**Goal of the exercise**
Produce word for word the lines of the data below running from the one that has "Кормовые электрические" to the one that has "ie Personalkosten erhöhten sich ebenfalls", inclusive, and no others.

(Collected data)
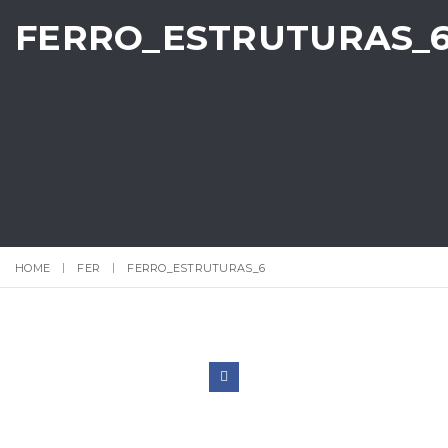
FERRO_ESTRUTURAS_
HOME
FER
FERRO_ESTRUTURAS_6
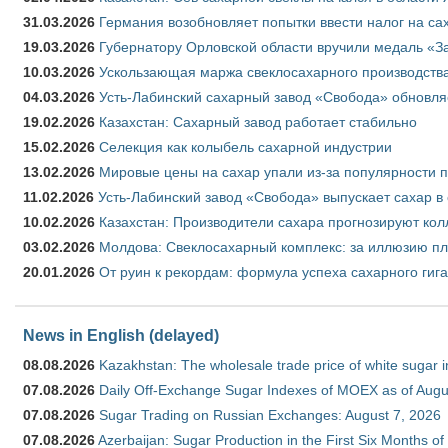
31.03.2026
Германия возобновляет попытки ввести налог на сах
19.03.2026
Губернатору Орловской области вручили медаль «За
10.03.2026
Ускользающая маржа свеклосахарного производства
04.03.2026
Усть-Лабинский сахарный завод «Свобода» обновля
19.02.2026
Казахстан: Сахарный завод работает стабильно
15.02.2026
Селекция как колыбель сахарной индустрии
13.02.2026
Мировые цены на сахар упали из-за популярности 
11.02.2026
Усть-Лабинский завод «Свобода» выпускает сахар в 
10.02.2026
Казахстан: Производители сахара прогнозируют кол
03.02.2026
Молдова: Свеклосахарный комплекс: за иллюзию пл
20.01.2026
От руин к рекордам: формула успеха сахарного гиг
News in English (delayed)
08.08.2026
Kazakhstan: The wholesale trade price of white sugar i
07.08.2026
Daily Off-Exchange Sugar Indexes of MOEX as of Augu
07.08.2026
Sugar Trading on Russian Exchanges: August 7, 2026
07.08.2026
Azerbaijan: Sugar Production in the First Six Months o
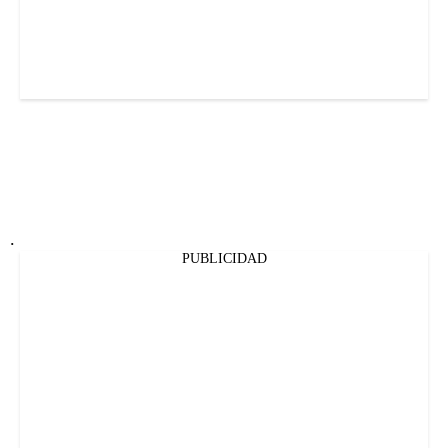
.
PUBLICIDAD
...
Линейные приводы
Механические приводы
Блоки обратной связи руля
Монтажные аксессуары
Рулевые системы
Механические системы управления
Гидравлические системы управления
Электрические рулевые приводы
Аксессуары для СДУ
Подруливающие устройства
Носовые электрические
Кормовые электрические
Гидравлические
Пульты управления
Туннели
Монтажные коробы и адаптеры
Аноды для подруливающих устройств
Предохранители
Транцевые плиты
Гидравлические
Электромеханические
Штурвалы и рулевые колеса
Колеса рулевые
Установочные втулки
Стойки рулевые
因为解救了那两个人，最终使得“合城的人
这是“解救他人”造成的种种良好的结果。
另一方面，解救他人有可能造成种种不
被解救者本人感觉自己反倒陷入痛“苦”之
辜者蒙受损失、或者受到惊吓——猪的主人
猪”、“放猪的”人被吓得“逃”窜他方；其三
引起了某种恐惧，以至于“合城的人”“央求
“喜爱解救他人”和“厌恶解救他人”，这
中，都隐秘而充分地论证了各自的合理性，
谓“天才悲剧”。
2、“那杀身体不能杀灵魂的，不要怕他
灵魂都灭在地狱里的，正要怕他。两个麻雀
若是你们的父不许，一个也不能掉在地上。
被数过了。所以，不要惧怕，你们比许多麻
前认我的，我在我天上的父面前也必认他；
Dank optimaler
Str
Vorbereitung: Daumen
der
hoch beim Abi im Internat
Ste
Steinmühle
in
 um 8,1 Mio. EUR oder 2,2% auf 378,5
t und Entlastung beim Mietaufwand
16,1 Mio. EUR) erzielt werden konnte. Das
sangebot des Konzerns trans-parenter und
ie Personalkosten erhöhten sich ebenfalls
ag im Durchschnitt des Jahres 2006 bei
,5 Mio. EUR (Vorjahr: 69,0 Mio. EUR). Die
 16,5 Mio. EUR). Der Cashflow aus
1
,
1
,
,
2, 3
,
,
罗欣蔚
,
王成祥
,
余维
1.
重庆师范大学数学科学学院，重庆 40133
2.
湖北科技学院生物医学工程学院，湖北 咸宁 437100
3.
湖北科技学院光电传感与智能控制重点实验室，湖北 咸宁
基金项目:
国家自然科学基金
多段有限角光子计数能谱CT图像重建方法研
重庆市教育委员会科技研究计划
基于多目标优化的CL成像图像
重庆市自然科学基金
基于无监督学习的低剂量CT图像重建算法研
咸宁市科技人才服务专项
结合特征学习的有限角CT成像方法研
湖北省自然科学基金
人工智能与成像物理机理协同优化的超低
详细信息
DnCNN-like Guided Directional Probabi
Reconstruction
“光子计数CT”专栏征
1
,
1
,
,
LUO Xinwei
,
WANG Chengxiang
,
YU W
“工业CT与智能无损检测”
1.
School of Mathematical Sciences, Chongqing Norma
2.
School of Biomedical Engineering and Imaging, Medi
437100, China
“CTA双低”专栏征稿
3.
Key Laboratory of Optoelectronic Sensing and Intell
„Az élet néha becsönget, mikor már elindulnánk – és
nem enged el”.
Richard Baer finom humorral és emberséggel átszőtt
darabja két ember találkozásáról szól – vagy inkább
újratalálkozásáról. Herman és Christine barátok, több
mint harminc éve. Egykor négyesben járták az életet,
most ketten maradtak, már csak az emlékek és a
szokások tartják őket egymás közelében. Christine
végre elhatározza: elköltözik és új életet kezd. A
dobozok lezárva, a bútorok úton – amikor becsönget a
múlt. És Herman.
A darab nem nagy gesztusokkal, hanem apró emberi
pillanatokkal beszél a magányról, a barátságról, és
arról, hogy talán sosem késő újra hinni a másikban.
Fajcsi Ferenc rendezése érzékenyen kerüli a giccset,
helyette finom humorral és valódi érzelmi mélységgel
...
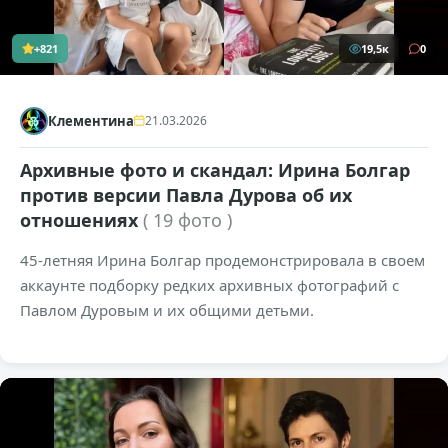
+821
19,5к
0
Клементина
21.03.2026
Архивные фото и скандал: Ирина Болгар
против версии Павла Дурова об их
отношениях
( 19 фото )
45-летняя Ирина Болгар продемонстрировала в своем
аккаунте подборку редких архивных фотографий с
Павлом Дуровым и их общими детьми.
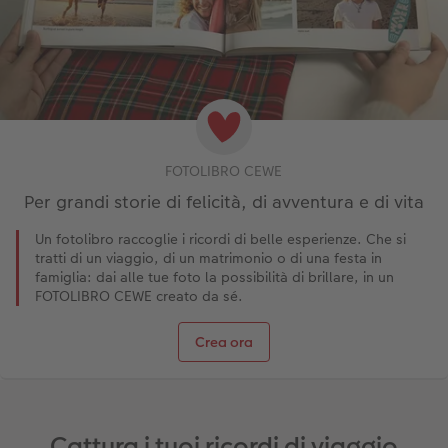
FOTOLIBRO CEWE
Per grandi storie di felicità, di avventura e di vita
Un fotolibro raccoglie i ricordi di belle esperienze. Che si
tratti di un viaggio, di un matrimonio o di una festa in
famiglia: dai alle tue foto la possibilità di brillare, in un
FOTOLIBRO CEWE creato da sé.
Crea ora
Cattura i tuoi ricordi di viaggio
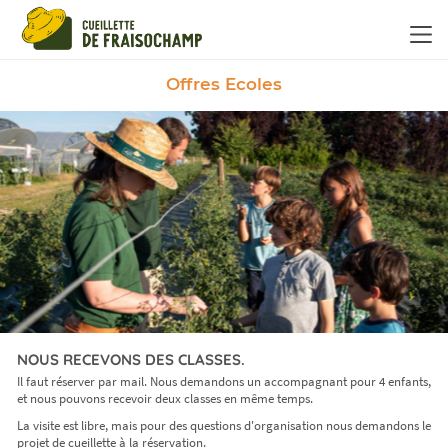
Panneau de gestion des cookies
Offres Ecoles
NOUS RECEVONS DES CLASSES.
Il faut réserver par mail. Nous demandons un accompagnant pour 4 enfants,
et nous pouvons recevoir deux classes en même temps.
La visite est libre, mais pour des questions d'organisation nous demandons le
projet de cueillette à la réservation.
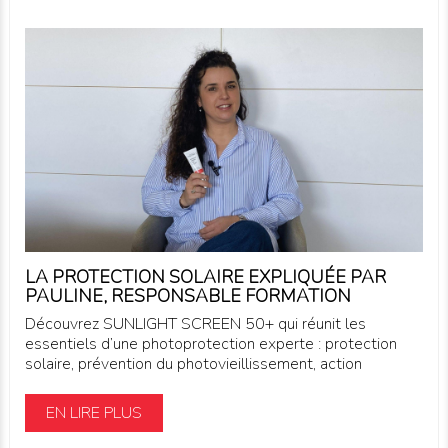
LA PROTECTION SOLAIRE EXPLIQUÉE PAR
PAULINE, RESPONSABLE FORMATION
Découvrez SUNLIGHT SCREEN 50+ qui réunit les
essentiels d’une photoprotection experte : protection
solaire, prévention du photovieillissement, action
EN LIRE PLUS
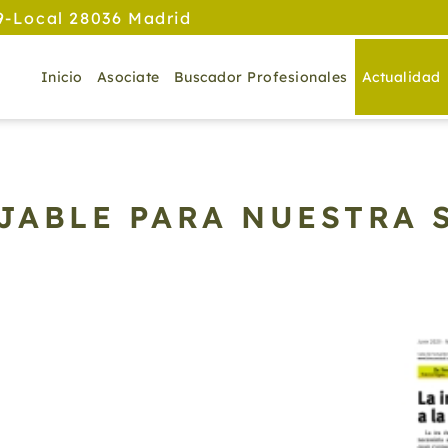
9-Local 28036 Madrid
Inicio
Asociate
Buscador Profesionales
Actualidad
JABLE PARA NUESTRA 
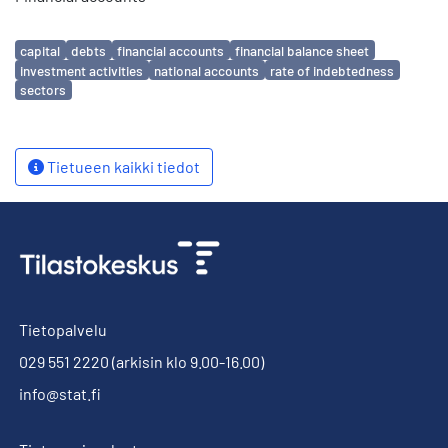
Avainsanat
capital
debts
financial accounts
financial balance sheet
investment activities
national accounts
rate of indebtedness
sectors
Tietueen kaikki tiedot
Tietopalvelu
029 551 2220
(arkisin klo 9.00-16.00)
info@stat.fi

**Result for this exercise**
Кормовые электрические
Гидравлические
Пульты управления
Туннели
Монтажные коробы и адаптеры
Аноды для подруливающих устройств
Предохранители
Транцевые плиты
Гидравлические
Электромеханические
Штурвалы и рулевые колеса
Колеса рулевые
Установочные втулки
Стойки рулевые
因为解救了那两个人，最终使得“合城的人
这是“解救他人”造成的种种良好的结果。
另一方面，解救他人有可能造成种种不
被解救者本人感觉自己反倒陷入痛“苦”之
辜者蒙受损失、或者受到惊吓——猪的主人
猪”、“放猪的”人被吓得“逃”窜他方；其三
引起了某种恐惧，以至于“合城的人”“央求
“喜爱解救他人”和“厌恶解救他人”，这
中，都隐秘而充分地论证了各自的合理性，
谓“天才悲剧”。
2、“那杀身体不能杀灵魂的，不要怕他
灵魂都灭在地狱里的，正要怕他。两个麻雀
若是你们的父不许，一个也不能掉在地上。
被数过了。所以，不要惧怕，你们比许多麻
前认我的，我在我天上的父面前也必认他；
Dank optimaler
Str
Vorbereitung: Daumen
der
hoch beim Abi im Internat
Ste
Steinmühle
in
 um 8,1 Mio. EUR oder 2,2% auf 378,5
t und Entlastung beim Mietaufwand
16,1 Mio. EUR) erzielt werden konnte. Das
sangebot des Konzerns trans-parenter und
ie Personalkosten erhöhten sich ebenfalls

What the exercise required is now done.